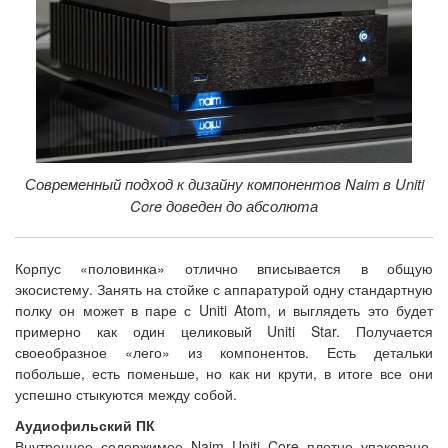
Современный подход к дизайну компонентов Naim в Uniti
Core доведен до абсолюта
Корпус «половинка» отлично вписывается в общую
экосистему. Занять на стойке с аппаратурой одну стандартную
полку он может в паре с Uniti Atom, и выглядеть это будет
примерно как один целиковый Uniti Star. Получается
своеобразное «лего» из компонентов. Есть детальки
побольше, есть поменьше, но как ни крути, в итоге все они
успешно стыкуются между собой.
Аудиофильский ПК
Внутреннее содержимое Naim Uniti Core плотно упаковано,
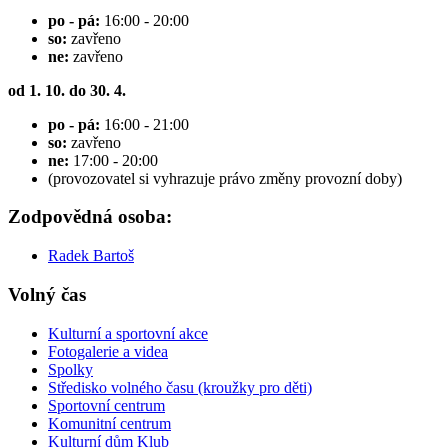
po - pá:
16:00 - 20:00
so:
zavřeno
ne:
zavřeno
od 1. 10. do 30. 4.
po - pá:
16:00 - 21:00
so:
zavřeno
ne:
17:00 - 20:00
(provozovatel si vyhrazuje právo změny provozní doby)
Zodpovědná osoba:
Radek Bartoš
Volný čas
Kulturní a sportovní akce
Fotogalerie a videa
Spolky
Středisko volného času (kroužky pro děti)
Sportovní centrum
Komunitní centrum
Kulturní dům Klub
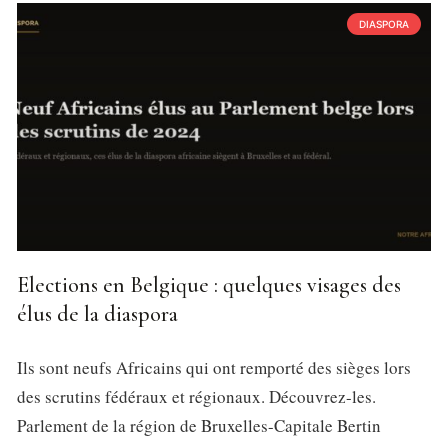
DIASPORA
Elections en Belgique : quelques visages des
élus de la diaspora
Ils sont neufs Africains qui ont remporté des sièges lors
des scrutins fédéraux et régionaux. Découvrez-les.
Parlement de la région de Bruxelles-Capitale Bertin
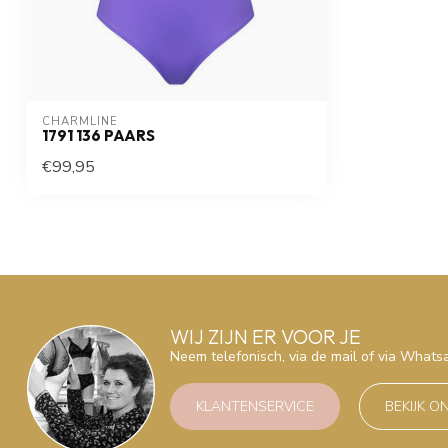
CHARMLINE
1791 136 PAARS
€99,95
WIJ ZIJN ER VOOR JE
Neem telefonisch, via de mail of via What
KLANTENSERVICE
BEKIJK O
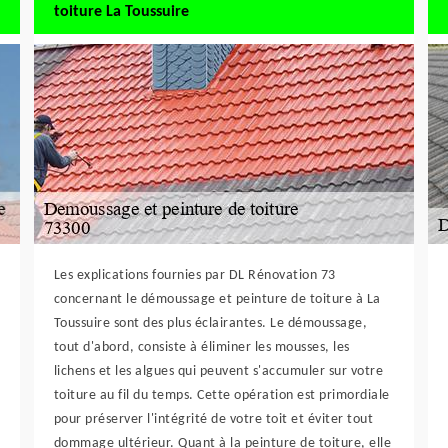
toiture La Toussuire
Les explications fournies par DL Rénovation 73
concernant le démoussage et peinture de toiture à La
Toussuire sont des plus éclairantes. Le démoussage,
tout d'abord, consiste à éliminer les mousses, les
lichens et les algues qui peuvent s'accumuler sur votre
toiture au fil du temps. Cette opération est primordiale
pour préserver l'intégrité de votre toit et éviter tout
dommage ultérieur. Quant à la peinture de toiture, elle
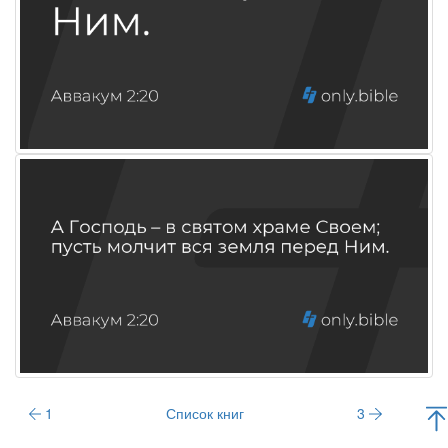
1
Список книг
3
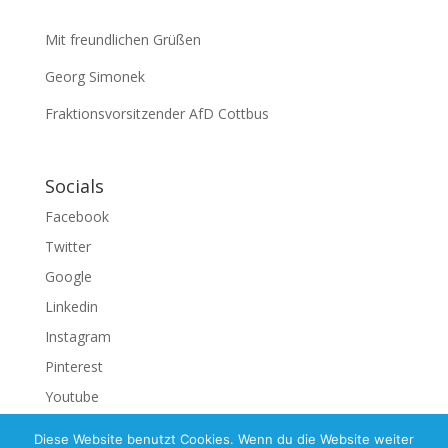
Mit freundlichen Grüßen
Georg Simonek
Fraktionsvorsitzender AfD Cottbus
Socials
Facebook
Twitter
Google
Linkedin
Instagram
Pinterest
Youtube
Diese Website benutzt Cookies. Wenn du die Website weiter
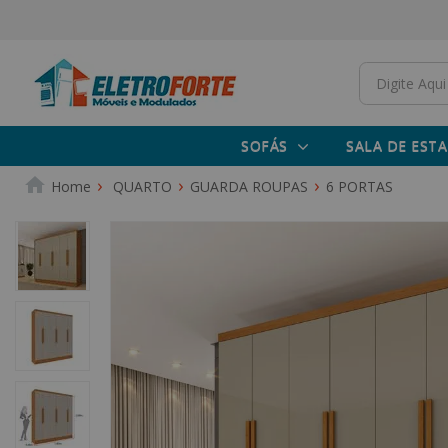
SOFÁS
SALA DE ESTA
QUARTO
GUARDA ROUPAS
6 PORTAS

• _Work order_:
What is needed is every line from the data above that includes the string "démoussage", copied out.

• _Completed exercise_:
concernant le démoussage et peinture de toiture à La
Toussuire sont des plus éclairantes. Le démoussage,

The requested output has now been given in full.